Copy each record exactly as it reads, leaving out any pictures it holds.

• _Dataset records_
* * *
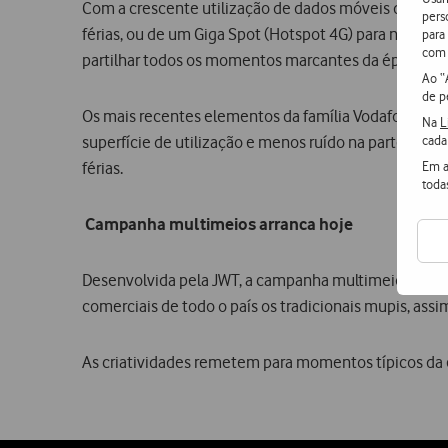
Com a crescente utilização de dados móveis durante a
pers
férias, ou de um Giga Spot (Hotspot 4G) para navega
para
com 
partilhar todos os momentos marcantes da época est
Ao “
de p
Os mais recentes elementos da família Vodafone – o
Na
L
cada
superfície de utilização e menos ruído na parte fron
Em a
férias.
toda
Campanha multimeios arranca hoje
Desenvolvida pela JWT, a campanha multimeios arranca
comerciais de todo o país os tradicionais mupis, ass
As criatividades remetem para momentos típicos da é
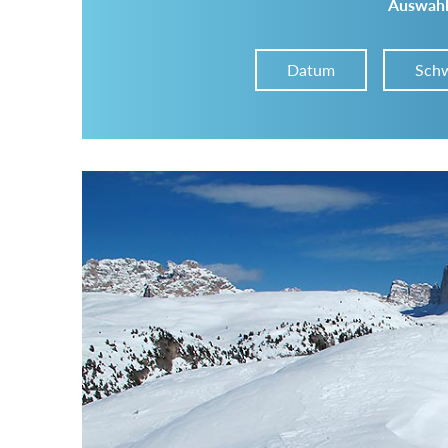
Auswahl
Datum
Schw
Im Tourenarchiv suchen
Land:
Region:
Gebirge:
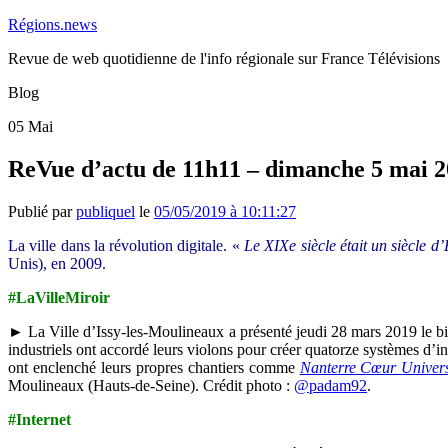
Régions.news
Revue de web quotidienne de l'info régionale sur France Télévisions
Blog
05
Mai
ReVue d’actu de 11h11 – dimanche 5 mai 
Publié par
publiquel
le
05/05/2019 à 10:11:27
La ville dans la révolution digitale. «
Le XIXe siècle était un siècle d’
Unis), en 2009.
#LaVilleMiroir
► La Ville d’Issy-les-Moulineaux a présenté jeudi 28 mars 2019 le bi
industriels ont accordé leurs violons pour créer quatorze systèmes d’
ont enclenché leurs propres chantiers comme
Nanterre Cœur Univers
Moulineaux (Hauts-de-Seine). Crédit photo :
@padam92
.
#Internet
* * *
• _Solved exercise_
Com a crescente utilização de dados móveis durante a
pers
férias, ou de um Giga Spot (Hotspot 4G) para navega
para
com 
partilhar todos os momentos marcantes da época est
Ao “
de p
Os mais recentes elementos da família Vodafone – o
Na
L
cada
superfície de utilização e menos ruído na parte fron
Em a
férias.
toda
Campanha multimeios arranca hoje
Desenvolvida pela JWT, a campanha multimeios arranca
comerciais de todo o país os tradicionais mupis, ass
As criatividades remetem para momentos típicos da é
Auswahl
Datum
Schw
Im Tourenarchiv suchen
Land:
Region:
Gebirge:
Régions.news
Revue de web quotidienne de l'info régionale sur France Télévisions
Blog
05
Mai
ReVue d’actu de 11h11 – dimanche 5 mai 
Publié par
publiquel
le
05/05/2019 à 10:11:27
La ville dans la révolution digitale. «
Le XIXe siècle était un siècle d’
Unis), en 2009.
#LaVilleMiroir
► La Ville d’Issy-les-Moulineaux a présenté jeudi 28 mars 2019 le bi
industriels ont accordé leurs violons pour créer quatorze systèmes d’
ont enclenché leurs propres chantiers comme
Nanterre Cœur Univers
Moulineaux (Hauts-de-Seine). Crédit photo :
@padam92
.
#Internet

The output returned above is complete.